In the browser, click **Run training**. Studio submits the job to the managed backend in the background and streams the output back into the page. The first time you trigger anything, an anonymous workspace is created automatically: no signup, no credit card.

Once a run is in flight, three views matter:

* **Jobs.** A list of training runs. Click into one to see live status.
* **Loss chart and event log.** As the run streams from the managed GPU, the loss curve updates and the log tail shows training events. The first run takes 7 to 12 minutes depending on the template.
* **Playground.** After a job completes, pick the final adapter from the selector and chat with it. Use the mode toggle to switch between the base model and the adapter. To run inference on intermediate checkpoints while a run is still in flight, use `onCheckpoint` callbacks instead of Studio.

If you edit `src/arkor/` between runs, refresh the Run training page (or run `arkor build`) before the next click so the new code is what runs.

## 4. Tie runs to an account (optional)

Anonymous workspaces are useful for trying things out, but the work is tied to the anonymous token on this local machine and is not visible from another device or another account. To keep training under an account, sign in with OAuth **before** you start the next run:

<CodeGroup>
  ```bash pnpm theme={null}
  pnpm arkor login --oauth
  ```

  ```bash npm theme={null}
  npm arkor login --oauth
  ```

  ```bash yarn theme={null}
  yarn arkor login --oauth
  ```

  ```bash yarn-berry theme={null}
  yarn run arkor login --oauth
  ```

  ```bash bun theme={null}
  bun arkor login --oauth
  ```
</CodeGroup>

This runs the Arkor Cloud OAuth (PKCE) flow on a loopback port and links your local credentials to an account.
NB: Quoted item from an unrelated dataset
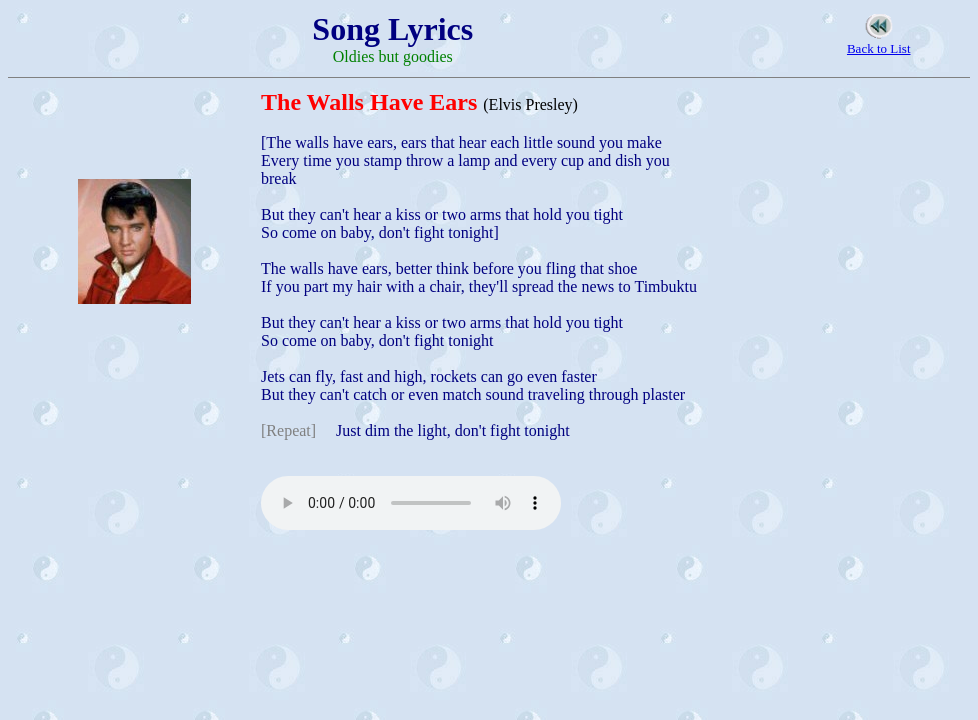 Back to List (879, 48)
From then on, runs from this machine show up under that account on any device.

The scaffolded project installs `arkor` as a local devDependency, so use your package manager's local-bin runner over a bare `arkor` invocation unless you have installed the CLI globally. The generated project README walks through the equivalent setup for pnpm, npm, yarn, and bun.
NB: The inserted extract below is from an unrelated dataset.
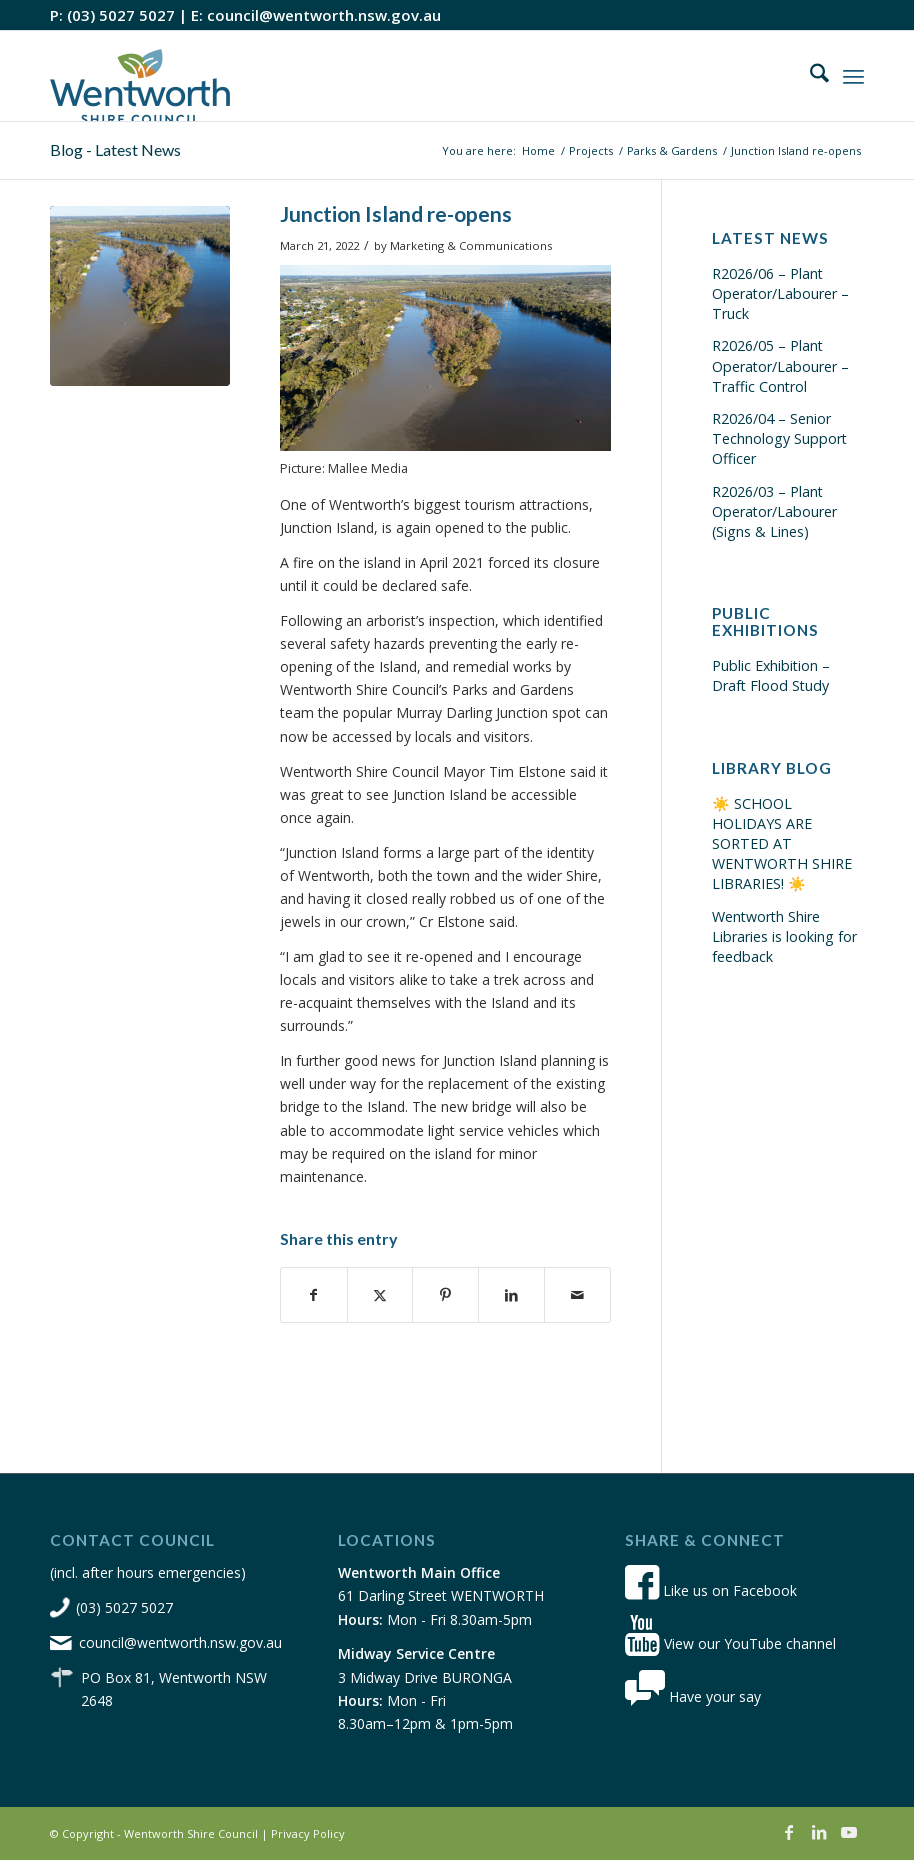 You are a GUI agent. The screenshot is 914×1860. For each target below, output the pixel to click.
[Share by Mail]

A few caveats. Running `arkor login` without a flag opens an interactive picker that defaults to `Anonymous`; accepting the default mints a brand-new anonymous token (a new `anonymousId`) and overwrites `~/.arkor/credentials.json`, so it lands you in a different workspace from the previous anonymous session, not a refresh of it. Switching to OAuth overwrites the same file and does not migrate prior anonymous workspaces or jobs into the account. Merging anonymous work into an OAuth account once you sign in is on the roadmap; until that lands, sign in before the runs you want associated with the account.

## 5. Where to go next

* **Concepts.** Read [Concepts](/concepts/overview) to build a mental model of `createArkor`, `createTrainer`, the lifecycle callbacks, and Studio.
* **Customize the trainer.** Open `src/arkor/trainer.ts` and tweak `lora.r`, `maxSteps`, or add more callbacks. Refresh the Run training page (or run `arkor build`) before the next click so your edits land.
* **Try another template.** Re-run the scaffolder with a different `--template` to compare.